Work task:
Would you repeat the entries below word for word and omit the pictures?
-- Data follows --
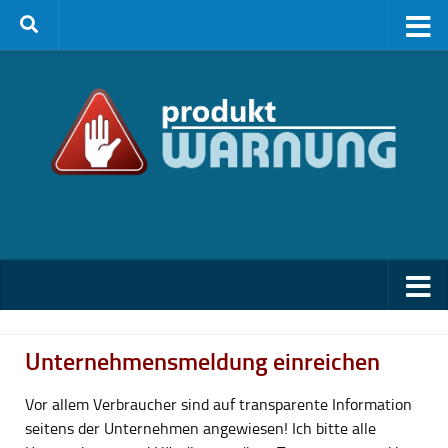
Zum Inhalt springen
Unternehmensmeldung einreichen
Vor allem Verbraucher sind auf transparente Information
seitens der Unternehmen angewiesen! Ich bitte alle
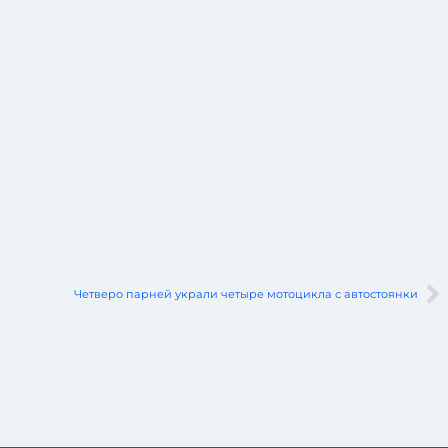
Четверо парней украли четыре мотоцикла с автостоянки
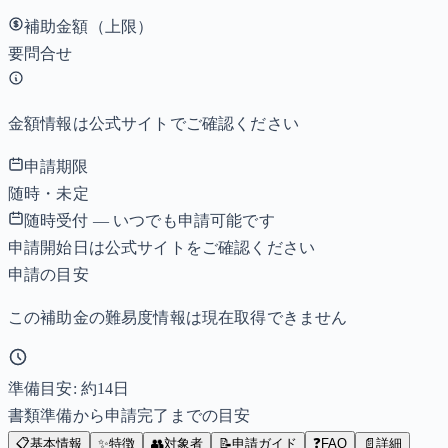
補助金額（上限）
要問合せ
金額情報は公式サイトでご確認ください
申請期限
随時・未定
随時受付 — いつでも申請可能です
申請開始日は公式サイトをご確認ください
申請の目安
この補助金の難易度情報は現在取得できません
準備目安: 約
14
日
書類準備から申請完了までの目安
📋
基本情報
✨
特徴
👥
対象者
📝
申請ガイド
❓
FAQ
📄
詳細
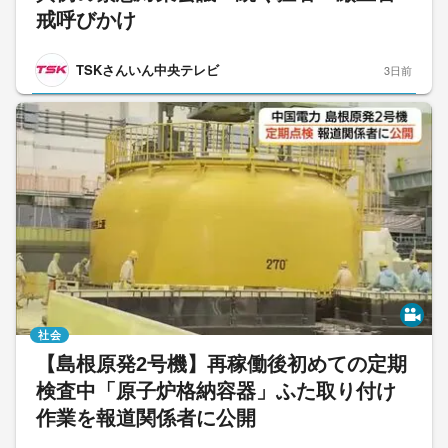
戒呼びかけ
TSKさんいん中央テレビ
3日前
社会
【島根原発2号機】再稼働後初めての定期
検査中「原子炉格納容器」ふた取り付け
作業を報道関係者に公開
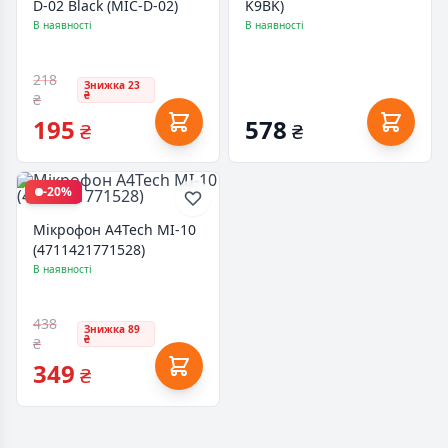
D-02 Black (MIC-D-02)
K9BK)
В наявності
В наявності
218
Знижка 23
₴
₴
195
578
₴
₴
-20%
Мікрофон A4Tech MI-10
(4711421771528)
В наявності
438
Знижка 89
₴
₴
349
₴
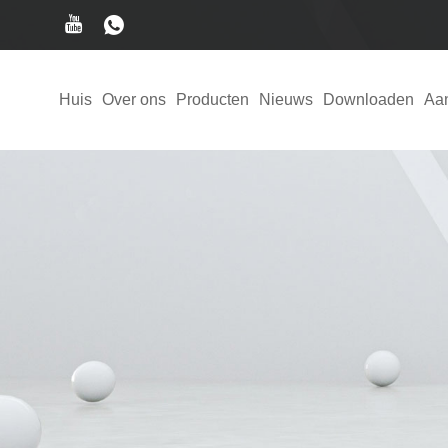
Huis
Over ons
Producten
Nieuws
Downloaden
Aa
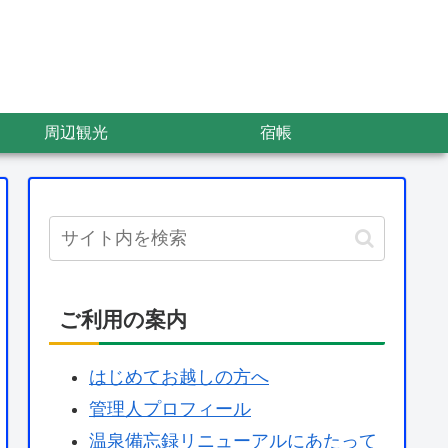
周辺観光
宿帳
ご利用の案内
はじめてお越しの方へ
管理人プロフィール
温泉備忘録リニューアルにあたって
-- Data concluded --
Task response:
Zum Inhalt springen
Unternehmensmeldung einreichen
Vor allem Verbraucher sind auf transparente Information
seitens der Unternehmen angewiesen! Ich bitte alle
Четверо парней украли четыре мотоцикла с автостоянки
補助金額（上限）
要問合せ
金額情報は公式サイトでご確認ください
申請期限
随時・未定
随時受付 — いつでも申請可能です
申請開始日は公式サイトをご確認ください
申請の目安
この補助金の難易度情報は現在取得できません
準備目安: 約
14
日
書類準備から申請完了までの目安
📋
基本情報
✨
特徴
👥
対象者
📝
申請ガイド
❓
FAQ
📄
詳細
戒呼びかけ
TSKさんいん中央テレビ
3日前
社会
【島根原発2号機】再稼働後初めての定期
検査中「原子炉格納容器」ふた取り付け
作業を報道関係者に公開
D-02 Black (MIC-D-02)
K9BK)
В наявності
В наявності
218
Знижка 23
₴
₴
195
578
₴
₴
-20%
Мікрофон A4Tech MI-10
(4711421771528)
В наявності
438
Знижка 89
₴
₴
349
₴
Huis
Over ons
Producten
Nieuws
Downloaden
Aa
周辺観光
宿帳
ご利用の案内
はじめてお越しの方へ
管理人プロフィール
温泉備忘録リニューアルにあたって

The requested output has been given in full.